This was my email to her:
It's the New Year and still nothing. I haven't heard anything since we last touched base nearly a month ago when you said we could wrap it up the following week. Checked in multiple times. Nothing.
I am holding off another outlet on this with their FOIAs that include the DoD's correspondences with my name all over them, at this point, it is just embarrassing for me.
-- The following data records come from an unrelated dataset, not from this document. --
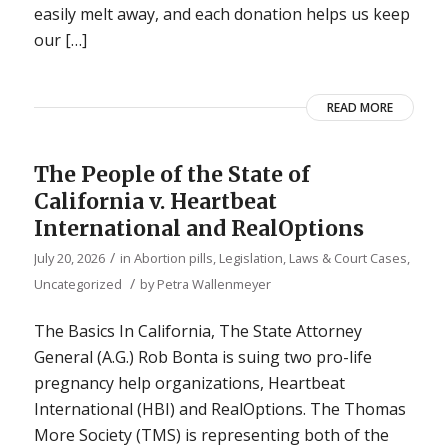
easily melt away, and each donation helps us keep
our […]
READ MORE
The People of the State of
California v. Heartbeat
International and RealOptions
/
July 20, 2026
in
Abortion pills
,
Legislation, Laws & Court Cases
,
/
Uncategorized
by
Petra Wallenmeyer
The Basics In California, The State Attorney
General (A.G.) Rob Bonta is suing two pro-life
pregnancy help organizations, Heartbeat
International (HBI) and RealOptions. The Thomas
More Society (TMS) is representing both of the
I also find it odd that other outlets seem to have gotten responses and clarification follow-ups. In fact, some of them are people, not outlets.
I really want a good relationship here, as I have with every single one of my DoD PA contacts, rain or shine. I hate writing emails like this, but this is ridiculous and insulting. It has been what? FOUR months?
So what's the next step? Do I have to file a formal complaint over this? Something is really broken here, especially when you have your own aviators claiming that craft are violating our airspace regularly and I can't even get responses to specific questions, some of which were answered months ago in internal correspondences that the department released via FOIA long before I ever got them. In fact, I still don't have them.
Very disappointing and frankly, stunning.
Tyler Rogoway
No response.
On January 7th, I sent another note, stating that I have done everything I can, given her every opportunity to respond, and that months had rolled by since my initial request and it was now weeks past our deadline. Finally, I got another response:
Sorry Tyler, I’ve been out a lot, and just back today. Let me ping the people who owe me the info and see if they have it now.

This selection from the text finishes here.